Prep 20 mins
Cook 0 mins
I have numerous friends who now use this recipe for their own Turkey during the holidays. This recipe is for a 10-12 Lb turkey. It also will stuff 2-3 chickens so you don't have to wait till Thanksgiving. This Murray family recipe is hands down the best stuffing... EVER! ...NOTE: this is a stuffing, not a dressing and does not work if cooked along side the bird in the oven. Oh, and no seasonings are needed. ;) Also, for those worried about cross-contamination....... I've had folks say "they won't eat anything that was in a raw bird"..... but . isn't . the . bird . 'raw' . too, until you cook it? Live and let live. Enjoy!
- 1⁄2 cup butter (1 stick)
- 1 lb bacon, thick sliced cut into 1-inch cubes semi frozen and use scissors for easy cutting
- 1 large onion, chopped
- 2 -4 celery ribs, chopped
- 1 loaf white bread, more if needed (use fresh or stale but still soft cut into 1-inch cubes. Use a serrated knife so as not to squish it)
- 1⁄2 cup turkey gizzard, boiled and chopped fine (optional)
- In a large bowl place the bread cubes; set aside. In large skillet, melt butter. Add bacon and sauté until bacon is cooked but not crisp.
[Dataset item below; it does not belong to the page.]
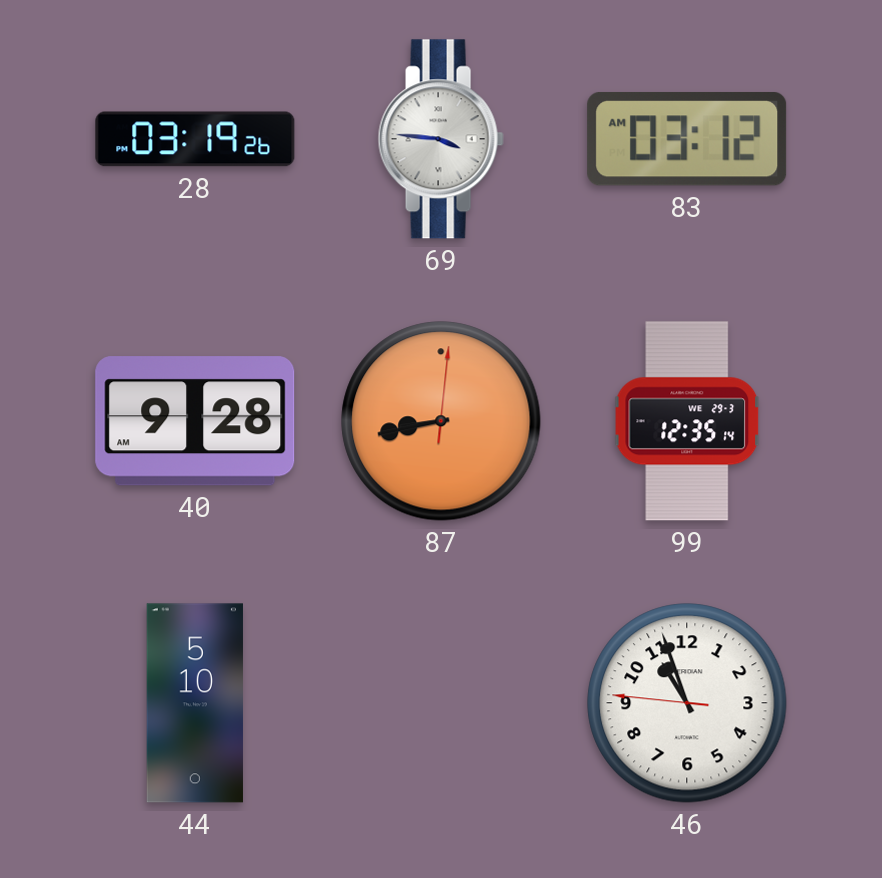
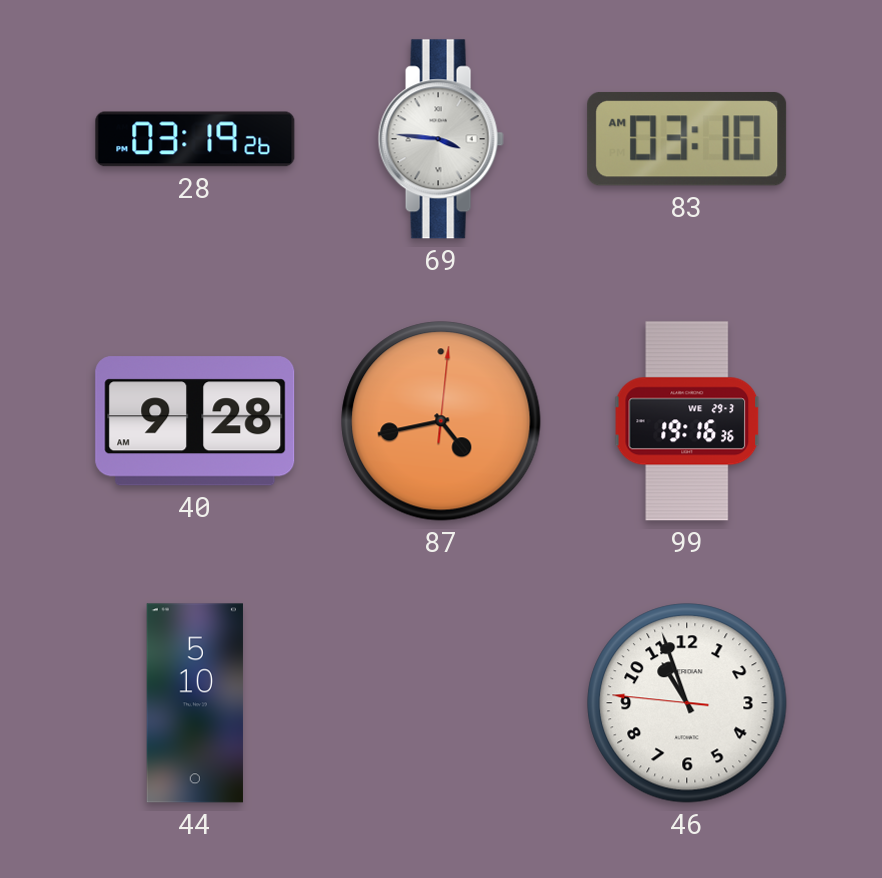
83: 03:12 -> 03:10
87: 8:43 -> 4:43
99: 12:35 -> 19:16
- Add onion and celery, cook until the onions are almost translucent and bacon starts to crisp. Do not drain. Remove skillet from stove; allow 10 minutes or so to cool.
- Pour over bread cubes (with optional gizzards) and toss. It should be cool enough now to mix with hands (squishing like making a meatloaf). Stuff and tie turkey or chickens.
- Cook as directed for STUFFED turkey or chicken.
Made for Photo Tag. Made EXACTLY as directed and its SUPER!!! I am a HUGE stuffing lover and this did not disappoint.I was so surprised at how tasty this stuffing is with no extra herbs added in.Anyone who likes a Roast Stuffed Bird ;) should give this a whirl. (No gizzards were harmed in the preparation of this recipe. LOL)
I've been making this stuffing for over 30 years,however I always add poultry seasoning to the mixture. Can't imagine it without it. FYI, you can easily use pre-packaged dry bread croutons, just add more liquid to the mix. It really is delicious, and the bacon adds a nice flavor.
Stuffing is so much better in the bird then baked on the side and this recipe is evidence of that for sure. The bacon added a smoky flavor to the stuffing that was a nice twist. Sorry no gizzards for us as I save these to help flavor the gravy!